[A-List] Fwd: The Real Aim of Israel’s Bomb Iran Campaign
Suzanne de Kuyper
suzannedk at gmail.com
Tue Aug 3 09:48:09 MDT 2010
---------- Forwarded message ----------
From: Sid Shniad <shniad at gmail.com>
Date: Mon, Aug 2, 2010 at 6:20 PM
Subject: The Real Aim of Israel’s Bomb Iran Campaign
To:
http://original.antiwar.com/porter/2010/07/31/the-real-aim-of-israels-bomb-iran-campaign/
Antiwar.com
July 31, 2010
The Real Aim of Israel’s Bomb Iran Campaign
Posted By Gareth Porter
Reuel Marc Gerecht’s screed justifying an Israeli bombing attack on
Iran coincides with the opening of the new Israel lobby campaign
marked by the introduction of House Resolution 1553 expressing full
support for such an Israeli attack.
What is important to understand about this campaign is that the aim of
Gerecht and of the right-wing government of Benjamin Netanyahu is to
support an attack by Israel so that the United States can be drawn
into direct, full-scale war with Iran.
That has long been the Israeli strategy for Iran, because Israel
cannot fight a war with Iran without full U.S. involvement. Israel
needs to know that the United States will finish the war that Israel
wants to start.
Gerecht openly expresses the hope that any Iranian response to the
Israeli attack would trigger full-scale U.S. war against Iran. "If
Khamenei has a death-wish, he’ll let the Revolutionary Guards mine the
strait, the entrance to the Persian Gulf," writes Gerecht. "It might
be the only thing that would push President Obama to strike Iran
militarily…." Gerecht suggest that the same logic would apply to any
Iranian "terrorism against the United States after an Israeli strike,"
by which we really means any attack on a U.S. target in the Middle
East. Gerecht writes that Obama might be "obliged" to threaten major
retaliation "immediately after an Israeli surprise attack."
That’s the key sentence in this very long Gerecht argument. Obama is
not going to be "obliged" to join Israeli aggression against Iran
unless he feels that domestic political pressures to do so are too
strong to resist. That’s why the Israelis are determined to line up a
strong majority in Congress and public opinion for war to foreclose
Obama’s options.
In the absence of confidence that Obama would be ready to come into
the war fully behind Israel, there cannot be an Israeli strike.
Gerecht’s argument for war relies on a fanciful nightmare scenario of
Iran doling out nuclear weapons to Islamic extremists all over the
Middle East. But the real concern of the Israelis and their lobbyists,
as Gerecht’s past writing has explicitly stated, is to destroy Iran’s
Islamic regime in a paroxysm of U.S. military violence.

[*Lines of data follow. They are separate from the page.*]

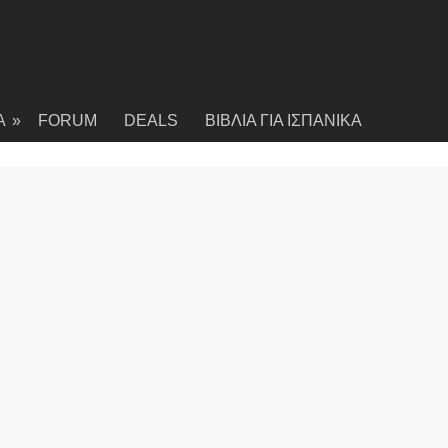
Α
»
FORUM
DEALS
ΒΙΒΛΙΑ ΓΙΑ ΙΣΠΑΝΙΚΑ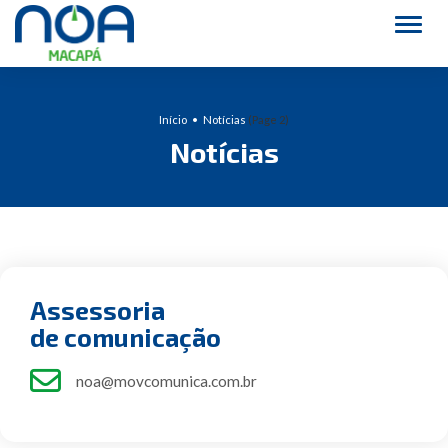
Alter
Início
Notícias
(Page 2)
Notícias
Assessoria
de comunicação
noa@movcomunica.com.br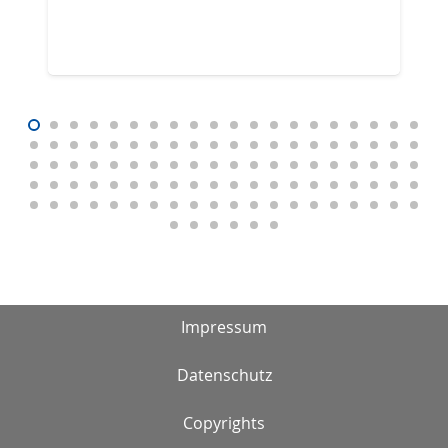
Impressum
Datenschutz
Copyrights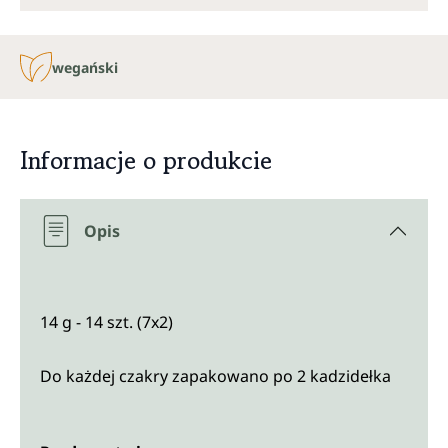
wegański
Informacje o produkcie
Opis
14 g - 14 szt. (7x2)
Do każdej czakry zapakowano po 2 kadzidełka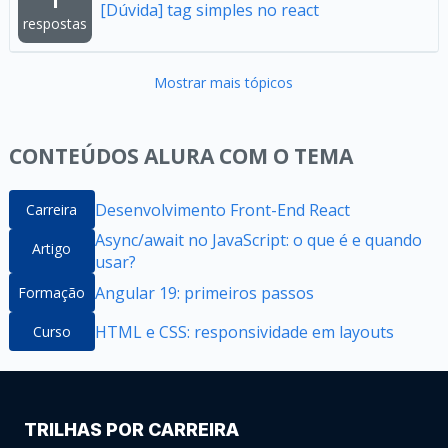
1
[Dúvida] tag simples no react
respostas
Mostrar mais tópicos
CONTEÚDOS ALURA COM O TEMA
Desenvolvimento Front-End React
Carreira
Async/await no JavaScript: o que é e quando
Artigo
usar?
Angular 19: primeiros passos
Formação
HTML e CSS: responsividade em layouts
Curso
TRILHAS POR CARREIRA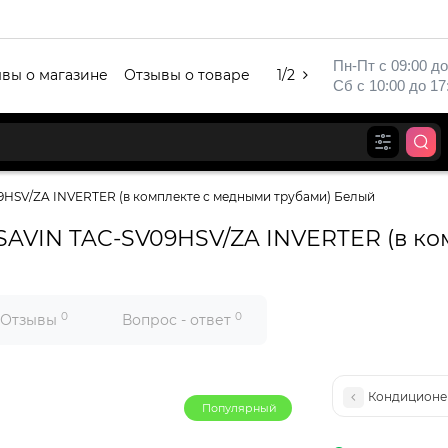
Пн-Пт с 09:00 до
вы о магазине
Отзывы о товаре
1/2
Сб с 10:00 до 17
HSV/ZA INVERTER (в комплекте с медными трубами) Белый
AVIN TAC-SV09HSV/ZA INVERTER (в ко
0
0
Отзывы
Вопрос - ответ
Кондиционер
Популярный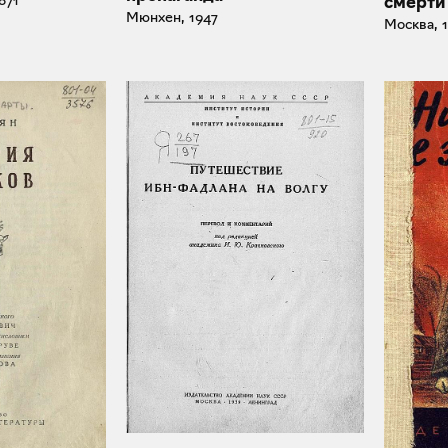
871
смерти
Мюнхен, 1947
Москва, 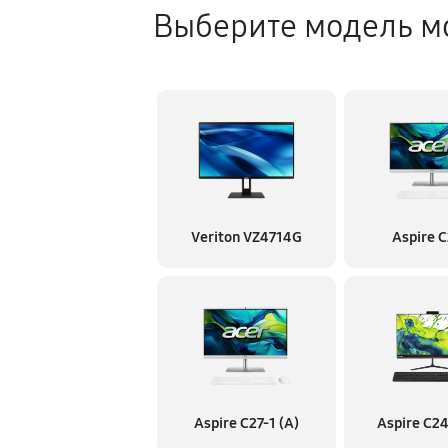
Выберите модель м
Veriton VZ4714G
Aspire 
Aspire C27-1 (A)
Aspire C2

Gerecht first revealed this Israeli-neocon fantasy as early as 2000,
before the Iranian nuclear program was even taken seriously, in an
essay written for a book published by the Project for a New American
Century. Gerecht argued that, if Iran could be caught in a "terrorist
act," the U.S. Navy should "retaliate with fury." The purpose of such
a military response, he wrote, should be to "strike with truly
devastating effect against the ruling mullahs and the repressive
institutions that maintain them."
And lest anyone fail to understand what he meant by that, Gerecht was
more explicit: "That is, no cruise missiles at midnight to minimize
the body count. The clerics will almost certainly strike back unless
Washington uses overwhelming, paralyzing force."
In 2006-07, the Israeli war party had reason to believed that it could
hijack U.S. policy long enough to get the war it wanted, because it
had placed one of its most militant agents, David Wurmser, in a
strategic position to influence that policy.

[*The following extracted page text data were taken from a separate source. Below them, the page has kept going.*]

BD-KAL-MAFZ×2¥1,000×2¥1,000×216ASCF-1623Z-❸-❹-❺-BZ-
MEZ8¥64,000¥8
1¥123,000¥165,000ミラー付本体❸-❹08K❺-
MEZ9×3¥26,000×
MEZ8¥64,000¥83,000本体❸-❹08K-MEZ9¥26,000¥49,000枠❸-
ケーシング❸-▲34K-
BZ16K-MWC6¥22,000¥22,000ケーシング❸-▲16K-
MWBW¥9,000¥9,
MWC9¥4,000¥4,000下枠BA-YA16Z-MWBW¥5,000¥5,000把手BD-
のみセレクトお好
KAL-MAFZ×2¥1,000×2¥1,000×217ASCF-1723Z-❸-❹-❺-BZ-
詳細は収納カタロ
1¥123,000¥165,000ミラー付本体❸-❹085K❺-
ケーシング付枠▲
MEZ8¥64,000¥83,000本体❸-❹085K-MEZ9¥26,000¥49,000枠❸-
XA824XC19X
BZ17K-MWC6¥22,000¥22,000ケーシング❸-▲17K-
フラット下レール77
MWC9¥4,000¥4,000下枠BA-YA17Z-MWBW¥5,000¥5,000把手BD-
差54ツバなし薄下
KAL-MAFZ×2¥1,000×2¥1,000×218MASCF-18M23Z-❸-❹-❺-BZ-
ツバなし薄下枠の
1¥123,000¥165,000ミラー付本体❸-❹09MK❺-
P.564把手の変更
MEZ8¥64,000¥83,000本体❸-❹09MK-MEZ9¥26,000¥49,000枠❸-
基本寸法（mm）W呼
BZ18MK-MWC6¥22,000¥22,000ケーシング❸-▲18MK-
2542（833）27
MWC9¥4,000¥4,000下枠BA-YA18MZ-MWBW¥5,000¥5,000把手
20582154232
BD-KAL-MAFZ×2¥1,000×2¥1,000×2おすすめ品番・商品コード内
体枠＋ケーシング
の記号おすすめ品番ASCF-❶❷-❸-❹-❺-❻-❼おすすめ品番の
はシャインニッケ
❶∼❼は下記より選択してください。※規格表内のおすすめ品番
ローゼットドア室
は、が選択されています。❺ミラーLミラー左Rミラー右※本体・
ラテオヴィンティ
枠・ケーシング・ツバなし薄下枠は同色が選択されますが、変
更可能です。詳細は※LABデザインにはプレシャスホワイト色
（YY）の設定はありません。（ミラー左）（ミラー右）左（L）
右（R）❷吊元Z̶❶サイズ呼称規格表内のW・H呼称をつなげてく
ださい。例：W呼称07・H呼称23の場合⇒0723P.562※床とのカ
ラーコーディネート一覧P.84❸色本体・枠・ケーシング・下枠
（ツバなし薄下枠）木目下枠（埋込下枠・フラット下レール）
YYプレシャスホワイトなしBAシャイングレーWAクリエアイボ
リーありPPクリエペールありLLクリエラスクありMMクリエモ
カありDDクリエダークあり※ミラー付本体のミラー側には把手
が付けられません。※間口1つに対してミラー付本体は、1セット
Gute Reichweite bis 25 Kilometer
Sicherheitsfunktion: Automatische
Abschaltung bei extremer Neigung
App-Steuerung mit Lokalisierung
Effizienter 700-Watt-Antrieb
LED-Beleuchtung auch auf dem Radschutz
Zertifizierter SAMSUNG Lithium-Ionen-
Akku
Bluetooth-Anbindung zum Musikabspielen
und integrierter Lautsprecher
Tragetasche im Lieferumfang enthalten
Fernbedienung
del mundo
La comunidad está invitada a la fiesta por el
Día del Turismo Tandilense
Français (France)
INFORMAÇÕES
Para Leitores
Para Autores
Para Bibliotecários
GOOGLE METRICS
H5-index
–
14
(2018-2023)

We now know that Wurmser, formerly a close adviser to Benjamin
Netanyahu and during that period Vice President Dick Cheney’s main
adviser on the Middle East, urged a policy of overwhelming U.S.

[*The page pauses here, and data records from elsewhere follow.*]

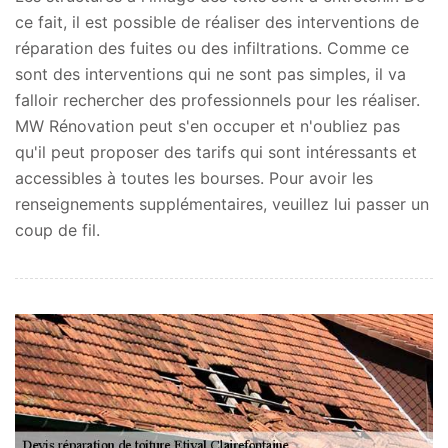
ce fait, il est possible de réaliser des interventions de
réparation des fuites ou des infiltrations. Comme ce
sont des interventions qui ne sont pas simples, il va
falloir rechercher des professionnels pour les réaliser.
MW Rénovation peut s'en occuper et n'oubliez pas
qu'il peut proposer des tarifs qui sont intéressants et
accessibles à toutes les bourses. Pour avoir les
renseignements supplémentaires, veuillez lui passer un
coup de fil.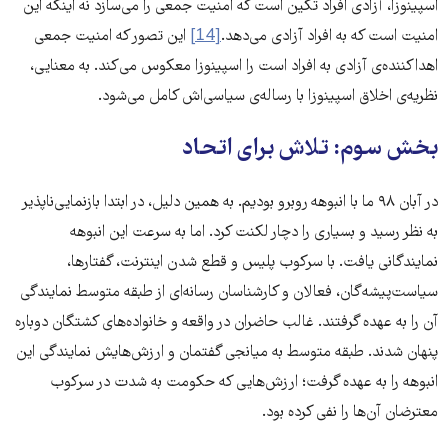
اسپینوزا، آزادی افراد تکین است که امنیت جمعی را می‌سازد نه اینکه این
امنیت است که به افراد آزادی می‌دهد.
[14]
این تصور که امنیت جمعی‌
اهداکننده‌ی آزادی به افراد است را اسپینوزا معکوس می‌کند. به معنایی،
نظریه‌ی اخلاق اسپینوزا با رساله‌ی سیاسی‌اش کامل می‌شود.
بخش سوم: تلاش برای اتحاد
در آبان ۹۸ ما با انبوهه روبرو بودیم. به همین دلیل، در ابتدا بازنمایی‌ناپذیر
به نظر رسید و بسیاری را دچار لکنت کرد. اما به سرعت این انبوهه
نمایندگانی یافت. با سرکوب پلیس و قطع شدن اینترنت، گفتارها،
سیاست‌پیشه‌گان، فعالان و کارشناسان رسانه‌ای از طبقه متوسط نمایندگی
آن را به عهده گرفتند. غالب حاضران در واقعه و خانواده‌های کشتگان دوباره
پنهان شدند. طبقه متوسط به میانجی گفتمان و ارزش‌هایش نمایندگی این
انبوهه را به عهده گرفت؛ ارزش‌هایی که حکومت به شدت در سرکوب
معترضان آن‌ها را نفی کرده بود.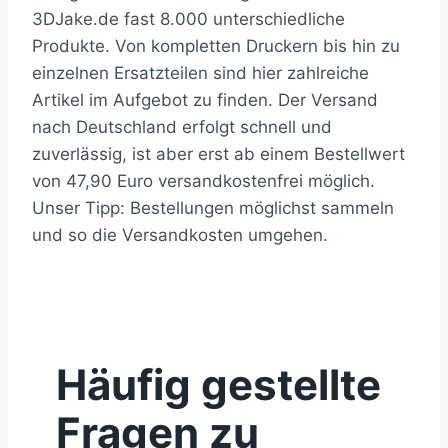
3DJake.de fast 8.000 unterschiedliche
Produkte. Von kompletten Druckern bis hin zu
einzelnen Ersatzteilen sind hier zahlreiche
Artikel im Aufgebot zu finden. Der Versand
nach Deutschland erfolgt schnell und
zuverlässig, ist aber erst ab einem Bestellwert
von 47,90 Euro versandkostenfrei möglich.
Unser Tipp: Bestellungen möglichst sammeln
und so die Versandkosten umgehen.
Häufig gestellte
Fragen zu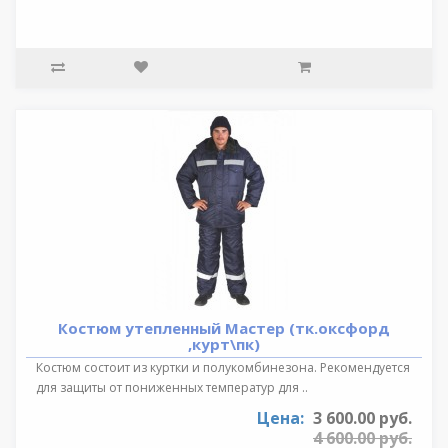
Костюм утепленный Мастер (тк.оксфорд
,курт\пк)
Костюм состоит из куртки и полукомбинезона. Рекомендуется
для защиты от пониженных температур для ..
Цена:
3 600.00 руб.
4 600.00 руб.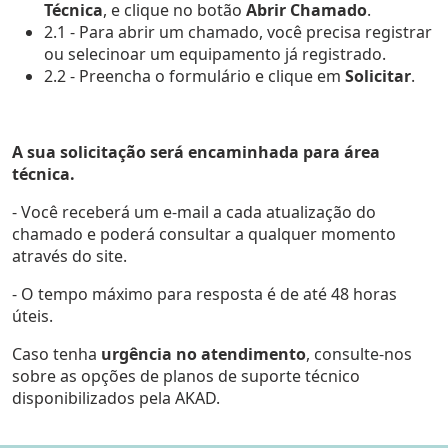
Técnica
, e clique no botão
Abrir Chamado
.
2.1 - Para abrir um chamado, você precisa registrar
ou selecinoar um equipamento já registrado.
2.2 - Preencha o formulário e clique em
Solicitar
.
A sua solicitação será encaminhada para área
técnica.
- Você receberá um e-mail a cada atualização do
chamado e poderá consultar a qualquer momento
através do site.
- O tempo máximo para resposta é de até 48 horas
úteis.
Caso tenha
urgência no atendimento
, consulte-nos
sobre as opções de planos de suporte técnico
disponibilizados pela AKAD.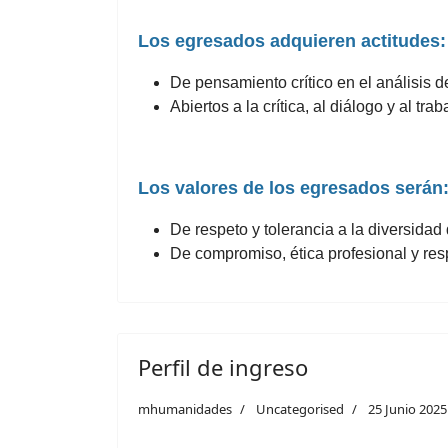
Los egresados adquieren actitudes:
De pensamiento crítico en el análisis 
Abiertos a la crítica, al diálogo y al tra
Los valores de los egresados serán
De respeto y tolerancia a la diversida
De compromiso, ética profesional y res
Perfil de ingreso
mhumanidades
Uncategorised
25 Junio 2025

military force against Iran. After leaving the administration in 2007,
Wurmser revealed that he had advocated a U.S. war on Iran, not to set
back the nuclear program but to achieve regime change.
"Only if what we do is placed in the framework of a fundamental
assault on the survival of the regime will it have a pick-up among
ordinary Iranians," Wurmser told The Telegraph. The U.S. attack was
not to be limited to nuclear targets but was to be quite thorough and
massively destructive. "If we start shooting, we must be prepared to
fire the last shot. Don’t shoot a bear if you’re not going to kill
it."
Of course, that kind of war could not be launched out of the blue. It
would have required a casus belli to justify a limited initial attack
that would then allow a rapid escalation of U.S. military force. In
2007, Cheney acted on Wurmser’s advice and tried to get Bush to
provoke a war with Iran over Iraq, but it was foiled by the Pentagon.
As Wurmser was beginning to whisper that advice in Cheney’s ear in
2006, Gerecht was making the same argument in the Weekly Standard:
"Bombing the nuclear facilities once would mean we were declaring war
on the clerical regime. We shouldn’t have any illusions about that. We
could not stand idly by and watch the mullahs build other sites. If
the ruling mullahs were to go forward with rebuilding what they’d
lost–and it would be surprising to discover the clerical regime
knuckling after an initial bombing run–we’d have to strike until they
stopped. And if we had any doubt about where their new facilities were
(and it’s a good bet the clerical regime would try to bury new sites
deep under heavily populated areas), and we were reasonably suspicious
they were building again, we’d have to consider, at a minimum, using
special-operations forces to penetrate suspected sites."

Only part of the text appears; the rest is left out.